TRY IT:
Begin with the first line of the entries below. Copy each line exactly, stopping after the one that contains "Back to Top (823, 2556)".

(Beginning of RECORD EXTRACTS)

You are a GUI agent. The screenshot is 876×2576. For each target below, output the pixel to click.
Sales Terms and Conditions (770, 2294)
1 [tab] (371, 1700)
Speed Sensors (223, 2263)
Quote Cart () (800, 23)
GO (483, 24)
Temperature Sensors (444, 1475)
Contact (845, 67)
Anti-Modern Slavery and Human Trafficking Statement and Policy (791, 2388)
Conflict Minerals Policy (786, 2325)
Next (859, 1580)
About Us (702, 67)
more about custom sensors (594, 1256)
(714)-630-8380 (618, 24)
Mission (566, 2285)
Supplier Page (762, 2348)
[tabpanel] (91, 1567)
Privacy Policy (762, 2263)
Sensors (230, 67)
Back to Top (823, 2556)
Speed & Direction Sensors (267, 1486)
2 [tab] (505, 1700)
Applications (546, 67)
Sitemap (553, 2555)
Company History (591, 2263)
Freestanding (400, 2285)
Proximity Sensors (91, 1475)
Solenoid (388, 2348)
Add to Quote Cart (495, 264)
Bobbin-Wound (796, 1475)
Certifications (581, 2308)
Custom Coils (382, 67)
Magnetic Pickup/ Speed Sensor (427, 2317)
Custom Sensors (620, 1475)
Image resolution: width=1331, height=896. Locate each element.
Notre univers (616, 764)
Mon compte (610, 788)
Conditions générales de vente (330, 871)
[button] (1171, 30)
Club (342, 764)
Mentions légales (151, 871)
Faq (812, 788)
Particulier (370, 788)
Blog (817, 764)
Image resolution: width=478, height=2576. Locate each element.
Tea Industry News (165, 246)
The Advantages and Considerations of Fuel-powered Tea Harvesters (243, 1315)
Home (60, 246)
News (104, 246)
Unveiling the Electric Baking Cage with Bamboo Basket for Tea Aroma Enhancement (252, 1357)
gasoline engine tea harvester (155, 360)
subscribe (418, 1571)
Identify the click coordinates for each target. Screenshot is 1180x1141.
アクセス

(End of RECORD EXTRACTS)

TASK RESULT:
You are a GUI agent. The screenshot is 876×2576. For each target below, output the pixel to click.
Sales Terms and Conditions (770, 2294)
1 [tab] (371, 1700)
Speed Sensors (223, 2263)
Quote Cart () (800, 23)
GO (483, 24)
Temperature Sensors (444, 1475)
Contact (845, 67)
Anti-Modern Slavery and Human Trafficking Statement and Policy (791, 2388)
Conflict Minerals Policy (786, 2325)
Next (859, 1580)
About Us (702, 67)
more about custom sensors (594, 1256)
(714)-630-8380 (618, 24)
Mission (566, 2285)
Supplier Page (762, 2348)
[tabpanel] (91, 1567)
Privacy Policy (762, 2263)
Sensors (230, 67)
Back to Top (823, 2556)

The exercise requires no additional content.